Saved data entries

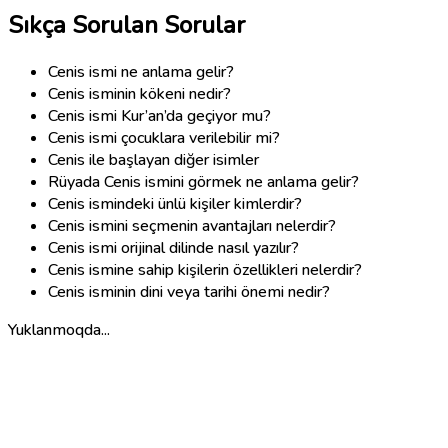
Sıkça Sorulan Sorular
Cenis ismi ne anlama gelir?
Cenis isminin kökeni nedir?
Cenis ismi Kur’an’da geçiyor mu?
Cenis ismi çocuklara verilebilir mi?
Cenis ile başlayan diğer isimler
Rüyada Cenis ismini görmek ne anlama gelir?
Cenis ismindeki ünlü kişiler kimlerdir?
Cenis ismini seçmenin avantajları nelerdir?
Cenis ismi orijinal dilinde nasıl yazılır?
Cenis ismine sahip kişilerin özellikleri nelerdir?
Cenis isminin dini veya tarihi önemi nedir?
Yuklanmoqda...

▶ _PROBLEM_
Nothing but the exact lines of the data above, from the line containing "Cenis ile başlayan diğer isimler" through the last, should appear in the answer.

▶ _OUTPUT FOR THIS EXERCISE_
Cenis ile başlayan diğer isimler
Rüyada Cenis ismini görmek ne anlama gelir?
Cenis ismindeki ünlü kişiler kimlerdir?
Cenis ismini seçmenin avantajları nelerdir?
Cenis ismi orijinal dilinde nasıl yazılır?
Cenis ismine sahip kişilerin özellikleri nelerdir?
Cenis isminin dini veya tarihi önemi nedir?
Yuklanmoqda...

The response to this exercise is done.